(YOUR TASK): Make an exact copy, from the records below, of the lines from the line containing "Google Drive" to the line containing "faudra vous acquitter", both lines included, excluding pictures.

-------- INPUT FOR THIS TASK --------

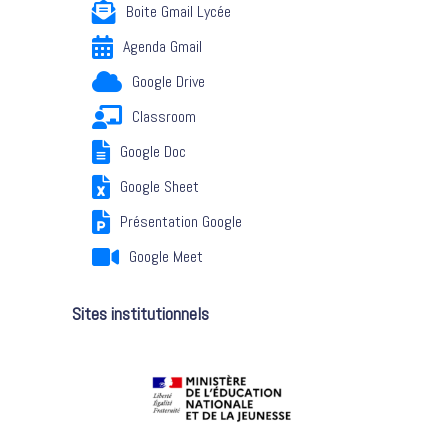
Boite Gmail Lycée
Agenda Gmail
Google Drive
Classroom
Google Doc
Google Sheet
Présentation Google
Google Meet
Sites institutionnels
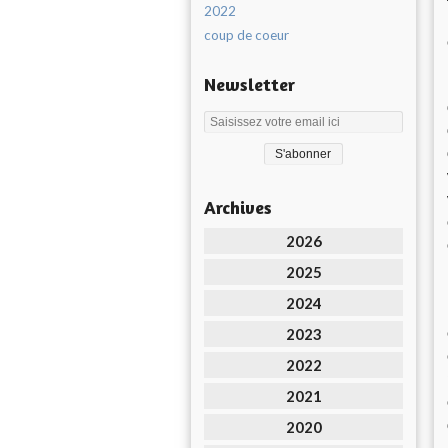
2022
coup de coeur
Newsletter
Archives
2026
2025
2024
2023
2022
2021
2020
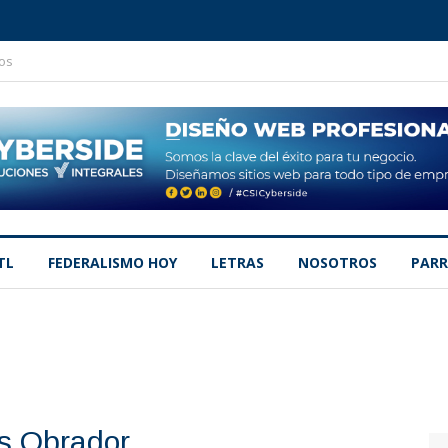
os
TL
FEDERALISMO HOY
LETRAS
NOSOTROS
PARR
s Obrador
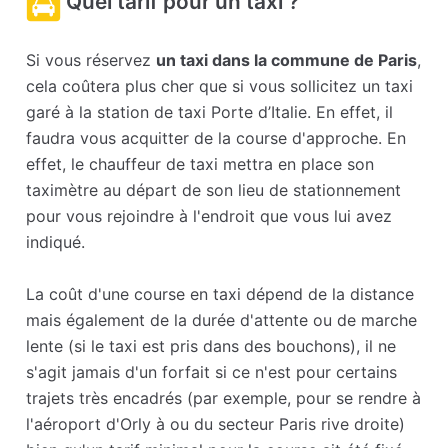
Quel tarif pour un taxi ?
Si vous réservez
un taxi dans la commune de Paris
,
cela coûtera plus cher que si vous sollicitez un taxi
garé à la station de taxi Porte d’Italie. En effet, il
faudra vous acquitter de la course d'approche. En
effet, le chauffeur de taxi mettra en place son
taximètre au départ de son lieu de stationnement
pour vous rejoindre à l'endroit que vous lui avez
indiqué.
La coût d'une course en taxi dépend de la distance
mais également de la durée d'attente ou de marche
lente (si le taxi est pris dans des bouchons), il ne
s'agit jamais d'un forfait si ce n'est pour certains
trajets très encadrés (par exemple, pour se rendre à
l'aéroport d'Orly à ou du secteur Paris rive droite)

--------

(RESULT):
Google Drive
Classroom
Google Doc
Google Sheet
Présentation Google
Google Meet
Sites institutionnels
2022
coup de coeur
Newsletter
Archives
2026
2025
2024
2023
2022
2021
2020
os
TL
FEDERALISMO HOY
LETRAS
NOSOTROS
PARR
s Obrador
Quel tarif pour un taxi ?
Si vous réservez
un taxi dans la commune de Paris
,
cela coûtera plus cher que si vous sollicitez un taxi
garé à la station de taxi Porte d’Italie. En effet, il
faudra vous acquitter de la course d'approche. En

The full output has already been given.